When I was in primary school in Dublin back in the 1950s there was only one Chinese restaurant in the city that I was aware of. The bus I took to school passed near it and often enough we would make disparaging comments about the kind of food we imagined was being served there. We were used to traditional Irish food, nothing else. Now there are Chinese restaurants and ‘take-aways’ all over Ireland and I thank God for the great variety of dishes that we can enjoy from every part of the world.
I remember too on at least one occasion in the schoolyard, when I was 10 or 11, calling a classmate a ‘dirty Englishman’ or something to that effect. His family had migrated for a short while to England but had returned. However, we were, and whenever we meet, still are good friends.
This morning I discovered that as a kid I was a ‘racist’, without being aware of it, at least if the National Children’s Bureau, a government-sponsored group – to the tune of £12 million per year - in the UK, is to be believed. According to a report in yesterday’s Daily Telegraph (London), it ‘has issued guidance to play leaders and nursery teachers advising them to be alert for racist incidents among youngsters in their care. This could include a child of as young as three who says "yuk" in response to being served unfamiliar foreign food.’
The headline reads Toddlers who dislike spicy food racist. Maybe the headline writer was being racist in not writing Toddlers who dislike Yorkshire pudding racist.
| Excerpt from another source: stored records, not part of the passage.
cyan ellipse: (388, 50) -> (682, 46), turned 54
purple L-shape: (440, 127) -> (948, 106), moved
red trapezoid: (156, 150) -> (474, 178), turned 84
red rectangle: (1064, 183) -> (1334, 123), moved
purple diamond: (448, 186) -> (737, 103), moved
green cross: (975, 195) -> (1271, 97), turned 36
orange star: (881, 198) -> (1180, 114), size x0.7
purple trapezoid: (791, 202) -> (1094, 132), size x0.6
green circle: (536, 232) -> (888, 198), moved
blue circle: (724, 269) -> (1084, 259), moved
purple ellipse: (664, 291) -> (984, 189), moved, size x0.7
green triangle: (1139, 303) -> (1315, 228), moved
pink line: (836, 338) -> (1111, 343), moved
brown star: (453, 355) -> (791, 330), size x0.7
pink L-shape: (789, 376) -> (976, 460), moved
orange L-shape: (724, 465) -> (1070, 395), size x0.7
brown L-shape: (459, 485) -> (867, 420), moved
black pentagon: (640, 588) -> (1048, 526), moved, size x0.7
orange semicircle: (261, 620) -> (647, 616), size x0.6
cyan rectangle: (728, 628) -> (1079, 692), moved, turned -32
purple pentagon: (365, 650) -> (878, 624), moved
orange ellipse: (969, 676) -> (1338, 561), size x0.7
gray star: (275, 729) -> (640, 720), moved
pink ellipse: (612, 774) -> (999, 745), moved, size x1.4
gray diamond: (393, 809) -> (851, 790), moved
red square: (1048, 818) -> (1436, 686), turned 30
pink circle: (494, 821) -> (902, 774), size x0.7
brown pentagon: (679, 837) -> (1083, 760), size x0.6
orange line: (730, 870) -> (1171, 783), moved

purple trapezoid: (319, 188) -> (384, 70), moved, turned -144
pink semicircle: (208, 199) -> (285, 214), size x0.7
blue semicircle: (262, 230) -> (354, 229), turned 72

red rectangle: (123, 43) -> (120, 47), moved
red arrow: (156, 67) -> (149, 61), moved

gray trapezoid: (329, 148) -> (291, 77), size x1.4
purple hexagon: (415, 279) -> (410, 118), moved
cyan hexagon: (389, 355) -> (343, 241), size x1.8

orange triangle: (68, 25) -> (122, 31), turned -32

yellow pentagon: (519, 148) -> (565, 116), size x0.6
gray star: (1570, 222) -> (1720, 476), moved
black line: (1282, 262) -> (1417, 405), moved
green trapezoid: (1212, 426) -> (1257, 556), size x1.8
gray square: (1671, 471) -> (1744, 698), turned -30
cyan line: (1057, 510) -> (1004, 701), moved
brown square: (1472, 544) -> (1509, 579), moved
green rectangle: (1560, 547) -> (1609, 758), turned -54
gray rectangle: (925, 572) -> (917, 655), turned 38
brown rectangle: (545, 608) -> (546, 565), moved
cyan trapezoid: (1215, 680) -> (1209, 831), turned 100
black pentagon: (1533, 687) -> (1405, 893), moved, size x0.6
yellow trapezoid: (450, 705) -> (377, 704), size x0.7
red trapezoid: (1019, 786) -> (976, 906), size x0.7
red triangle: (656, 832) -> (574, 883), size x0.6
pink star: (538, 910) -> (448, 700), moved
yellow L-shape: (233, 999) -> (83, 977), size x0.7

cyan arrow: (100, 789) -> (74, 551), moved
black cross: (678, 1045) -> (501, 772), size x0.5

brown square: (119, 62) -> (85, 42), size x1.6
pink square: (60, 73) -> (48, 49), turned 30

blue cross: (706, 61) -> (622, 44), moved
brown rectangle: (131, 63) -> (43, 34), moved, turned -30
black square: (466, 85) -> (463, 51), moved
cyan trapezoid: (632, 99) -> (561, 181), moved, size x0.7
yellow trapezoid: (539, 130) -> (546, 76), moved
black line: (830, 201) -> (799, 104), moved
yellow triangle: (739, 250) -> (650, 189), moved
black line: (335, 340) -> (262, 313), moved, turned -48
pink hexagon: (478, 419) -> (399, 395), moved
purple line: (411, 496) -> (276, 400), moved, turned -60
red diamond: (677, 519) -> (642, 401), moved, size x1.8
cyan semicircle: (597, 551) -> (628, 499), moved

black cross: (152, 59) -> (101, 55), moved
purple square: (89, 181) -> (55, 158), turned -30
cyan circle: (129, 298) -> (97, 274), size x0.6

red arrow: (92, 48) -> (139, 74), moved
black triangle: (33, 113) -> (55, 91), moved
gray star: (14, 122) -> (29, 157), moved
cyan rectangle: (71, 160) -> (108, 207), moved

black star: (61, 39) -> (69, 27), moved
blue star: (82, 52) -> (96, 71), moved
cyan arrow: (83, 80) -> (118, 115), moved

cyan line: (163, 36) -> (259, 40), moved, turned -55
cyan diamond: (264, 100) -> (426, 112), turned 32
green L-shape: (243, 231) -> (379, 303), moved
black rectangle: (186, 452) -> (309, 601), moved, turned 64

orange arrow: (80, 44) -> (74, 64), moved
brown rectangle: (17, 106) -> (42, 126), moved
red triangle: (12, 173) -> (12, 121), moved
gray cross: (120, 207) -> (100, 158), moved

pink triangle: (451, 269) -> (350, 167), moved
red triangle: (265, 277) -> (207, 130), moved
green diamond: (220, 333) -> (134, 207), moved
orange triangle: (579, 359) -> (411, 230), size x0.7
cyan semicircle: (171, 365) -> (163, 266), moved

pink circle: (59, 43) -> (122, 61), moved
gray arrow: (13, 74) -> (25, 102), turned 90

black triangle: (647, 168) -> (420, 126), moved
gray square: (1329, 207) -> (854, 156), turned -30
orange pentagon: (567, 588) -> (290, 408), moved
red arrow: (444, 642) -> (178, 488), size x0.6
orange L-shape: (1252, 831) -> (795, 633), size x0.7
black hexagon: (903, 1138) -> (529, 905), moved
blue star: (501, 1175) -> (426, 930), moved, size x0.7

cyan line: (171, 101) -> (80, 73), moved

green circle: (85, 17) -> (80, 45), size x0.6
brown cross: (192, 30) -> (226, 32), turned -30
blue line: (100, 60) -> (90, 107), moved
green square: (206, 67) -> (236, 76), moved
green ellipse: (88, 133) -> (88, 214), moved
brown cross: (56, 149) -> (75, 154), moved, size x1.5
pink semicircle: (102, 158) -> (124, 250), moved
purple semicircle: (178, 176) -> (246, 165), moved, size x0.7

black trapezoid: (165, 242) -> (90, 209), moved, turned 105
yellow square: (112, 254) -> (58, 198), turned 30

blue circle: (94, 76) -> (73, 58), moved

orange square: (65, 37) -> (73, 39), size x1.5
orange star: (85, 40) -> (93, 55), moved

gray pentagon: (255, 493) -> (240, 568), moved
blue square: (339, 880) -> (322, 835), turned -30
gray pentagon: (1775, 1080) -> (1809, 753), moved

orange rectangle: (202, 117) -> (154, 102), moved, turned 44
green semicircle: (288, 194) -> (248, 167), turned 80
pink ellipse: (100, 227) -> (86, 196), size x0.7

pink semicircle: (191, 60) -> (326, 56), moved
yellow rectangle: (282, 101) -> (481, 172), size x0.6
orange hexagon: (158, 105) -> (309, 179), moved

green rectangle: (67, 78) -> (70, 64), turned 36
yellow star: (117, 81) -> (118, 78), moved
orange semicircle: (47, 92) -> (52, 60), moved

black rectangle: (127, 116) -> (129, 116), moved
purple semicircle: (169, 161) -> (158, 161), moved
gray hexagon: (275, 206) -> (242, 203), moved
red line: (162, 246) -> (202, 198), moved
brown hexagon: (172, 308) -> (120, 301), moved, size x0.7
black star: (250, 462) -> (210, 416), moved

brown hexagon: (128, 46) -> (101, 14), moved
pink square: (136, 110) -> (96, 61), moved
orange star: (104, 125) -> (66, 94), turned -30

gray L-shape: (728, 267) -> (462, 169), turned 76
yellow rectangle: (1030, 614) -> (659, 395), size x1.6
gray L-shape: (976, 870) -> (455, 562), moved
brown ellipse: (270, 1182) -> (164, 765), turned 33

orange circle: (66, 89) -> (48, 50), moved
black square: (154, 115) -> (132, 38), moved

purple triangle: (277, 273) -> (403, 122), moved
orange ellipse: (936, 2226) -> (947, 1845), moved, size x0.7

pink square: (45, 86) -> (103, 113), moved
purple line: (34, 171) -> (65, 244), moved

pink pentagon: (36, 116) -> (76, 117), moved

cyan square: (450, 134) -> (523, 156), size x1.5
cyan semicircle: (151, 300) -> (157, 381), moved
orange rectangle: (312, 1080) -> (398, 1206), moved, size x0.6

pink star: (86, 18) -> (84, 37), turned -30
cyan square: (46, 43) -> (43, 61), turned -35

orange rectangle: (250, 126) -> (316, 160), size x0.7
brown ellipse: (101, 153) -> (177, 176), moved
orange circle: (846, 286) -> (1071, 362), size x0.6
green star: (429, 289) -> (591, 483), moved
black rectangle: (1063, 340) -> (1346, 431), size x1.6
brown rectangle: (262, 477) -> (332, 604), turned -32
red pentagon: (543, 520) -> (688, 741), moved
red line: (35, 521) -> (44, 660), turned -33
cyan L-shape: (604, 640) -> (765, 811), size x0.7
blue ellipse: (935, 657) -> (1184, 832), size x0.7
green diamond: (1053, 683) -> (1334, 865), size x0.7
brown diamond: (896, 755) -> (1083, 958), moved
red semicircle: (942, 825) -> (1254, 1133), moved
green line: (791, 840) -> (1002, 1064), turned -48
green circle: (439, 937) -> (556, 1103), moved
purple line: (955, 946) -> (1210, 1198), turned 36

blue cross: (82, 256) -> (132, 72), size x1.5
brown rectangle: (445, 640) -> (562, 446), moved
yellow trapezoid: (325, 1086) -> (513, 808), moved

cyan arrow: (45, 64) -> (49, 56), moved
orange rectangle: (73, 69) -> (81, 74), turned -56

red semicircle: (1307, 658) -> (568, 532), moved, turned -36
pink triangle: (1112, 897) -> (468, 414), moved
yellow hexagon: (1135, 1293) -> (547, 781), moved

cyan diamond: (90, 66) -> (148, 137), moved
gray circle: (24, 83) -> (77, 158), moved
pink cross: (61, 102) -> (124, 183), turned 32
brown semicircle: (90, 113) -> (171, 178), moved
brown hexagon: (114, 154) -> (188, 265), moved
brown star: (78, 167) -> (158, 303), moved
Here in the Philippines I’ve more than once felt like strangling youngsters in Catholic schools who shout ‘Hi, Joe!’ at me. It rarely happens now. The term goes back to World War II and the American soldiers here who were known as ‘GI Joes’, a friendly term like that of ‘Tommy’ for British soldiers. But it’s not always used in a friendly manner here and would never be said by anyone to a person they knew. Only white people and black people are ever addressed in such a way. It's a putting aside of the normal courtesy towards anyone older in Philippine culture. In other words, it’s an expression of racism, though not very pernicious and, in the case of young children, totally unthinking.
I have a feeling that the members of the National Children’s Bureau in the UK are among the many who think that racism is a sin of white people only.
And as for saying ‘yuk’ to any kind of food, my mother simply wouldn’t tolerate it.
If toddlers in the UK who say 'yuk' to spicy food are 'racists', what term do we use for the legislators in Westminster who want to lift all legal restraints on abortion? Maybe their real purpose is to reduce the number of dangerous 'racists' under the age of 4.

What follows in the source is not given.